He Is Not Here


Three or four years ago, weeding the garden in early spring, my middle son inadvertently uncovered a cottontail nest tucked beneath the rosemary. The baby rabbits seemed hopelessly vulnerable: thumb-sized creatures, eyes still closed, without a bit of shelter from the cold March rains.

And yet their nest under the rosemary plant was a perfectly snug little nursery. The mother rabbit had scooped out a shallow hollow in the soil and lined it thickly with fur plucked from her own belly; another layer of plucked fur lay on top of the babies, and on top of that was a final layer of leaves and pine straw and dried rosemary needles. It was impossible to distinguish the nest from the jumble of dead vegetation that had accumulated during fall and winter. And as my son pointed out, the location of the nest was ideal: to predators it would smell exactly like rosemary and not at all like rabbit. We tucked the babies in again and left the bed unweeded till they were safely out of the nest and on their own.

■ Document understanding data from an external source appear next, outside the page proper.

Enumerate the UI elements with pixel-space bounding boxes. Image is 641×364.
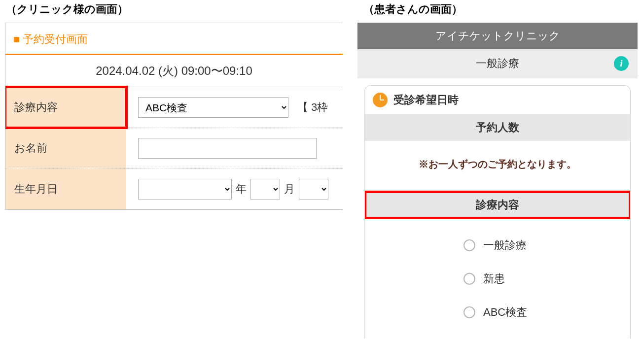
patient-subheader-bar: 一般診療 i (357, 49, 638, 78)
input-name[interactable] (138, 138, 317, 159)
patient-header: アイチケットクリニック (357, 23, 638, 49)
year-suffix: 年 (236, 182, 247, 197)
section-desired-datetime: 受診希望日時 (365, 86, 630, 114)
reservation-title-row: ■予約受付画面 (5, 23, 343, 55)
count-band: 予約人数 (365, 114, 630, 141)
select-day[interactable] (299, 179, 328, 199)
patient-inner-frame: 受診希望日時 予約人数 ※お一人ずつのご予約となります。 診療内容 一般診療 新… (364, 85, 631, 338)
slots-text: 【 3枠 (297, 100, 328, 115)
row-birth: 生年月日 年 月 (5, 169, 343, 209)
cell-birth: 年 月 (126, 169, 343, 209)
select-content[interactable]: ABC検査 (138, 97, 288, 118)
label-name: お名前 (5, 128, 126, 168)
note: ※お一人ずつのご予約となります。 (365, 141, 630, 192)
row-content: 診療内容 ABC検査 【 3枠 (5, 87, 343, 128)
patient-panel-title: （患者さんの画面） (357, 0, 638, 23)
radio-option[interactable]: 新患 (463, 271, 615, 286)
month-suffix: 月 (284, 182, 295, 197)
patient-panel: （患者さんの画面） アイチケットクリニック 一般診療 i 受診希望日時 予約人数… (357, 0, 638, 364)
radio-list: 一般診療 新患 ABC検査 (365, 218, 630, 320)
radio-label: 新患 (483, 271, 505, 286)
radio-label: ABC検査 (483, 305, 527, 320)
clinic-panel-title: （クリニック様の画面） (0, 0, 343, 23)
clinic-panel: （クリニック様の画面） ■予約受付画面 2024.04.02 (火) 09:00… (0, 0, 343, 364)
select-year[interactable] (138, 179, 232, 199)
radio-icon (463, 273, 475, 285)
info-icon[interactable]: i (614, 56, 629, 71)
patient-box: アイチケットクリニック 一般診療 i 受診希望日時 予約人数 ※お一人ずつのご予… (357, 23, 638, 338)
radio-label: 一般診療 (483, 238, 527, 253)
reservation-title: 予約受付画面 (23, 33, 88, 45)
radio-option[interactable]: ABC検査 (463, 305, 615, 320)
patient-subheader: 一般診療 (476, 56, 519, 71)
datetime-row: 2024.04.02 (火) 09:00〜09:10 (5, 55, 343, 87)
content-band: 診療内容 (365, 192, 630, 218)
label-content: 診療内容 (5, 87, 126, 128)
clinic-box: ■予約受付画面 2024.04.02 (火) 09:00〜09:10 診療内容 … (5, 23, 343, 210)
radio-icon (463, 239, 475, 251)
cell-name (126, 128, 343, 168)
label-birth: 生年月日 (5, 169, 126, 209)
section-desired-datetime-label: 受診希望日時 (393, 93, 459, 107)
radio-icon (463, 306, 475, 318)
select-month[interactable] (250, 179, 280, 199)
square-icon: ■ (13, 33, 20, 45)
clock-icon (373, 93, 388, 107)
row-name: お名前 (5, 128, 343, 169)
cell-content: ABC検査 【 3枠 (126, 87, 343, 128)
radio-option[interactable]: 一般診療 (463, 238, 615, 253)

Ever since then, I’ve been desultory about weeding in springtime. In the great Hopkins sonnet, spring is the time “when weeds, in wheels, shoot long and lovely and lush,” and there’s another reason for waiting to clear out my flowerbeds: the neighborhood bees are busy among the flowering weeds while I’m still waiting for my perennials to bloom. Besides, who can resist the names of the wildflowers—fleabane and henbit and dandelion and deadnettle and field madder?

Finally, though, the day comes when there can be no more waiting or the weeds will choke out all the flowers I planted on purpose, and that day came this long Easter weekend. I worked gingerly, careful to watch for signs of a nest, though there was nothing beneath the rosemary but a bunch of mock strawberry vines. I moved from bed to bed, hauling away weeds by the wheelbarrow-load. Then, in the next-to-last bed, I tugged up some deadnettle growing around the fragrant skeleton of last year’s oregano, and what came away in my hand was a tuft of rabbit fur.

The nest was empty, but it was so newly vacated as to be entirely intact, an absence exactly shaped to denote an ineffable presence.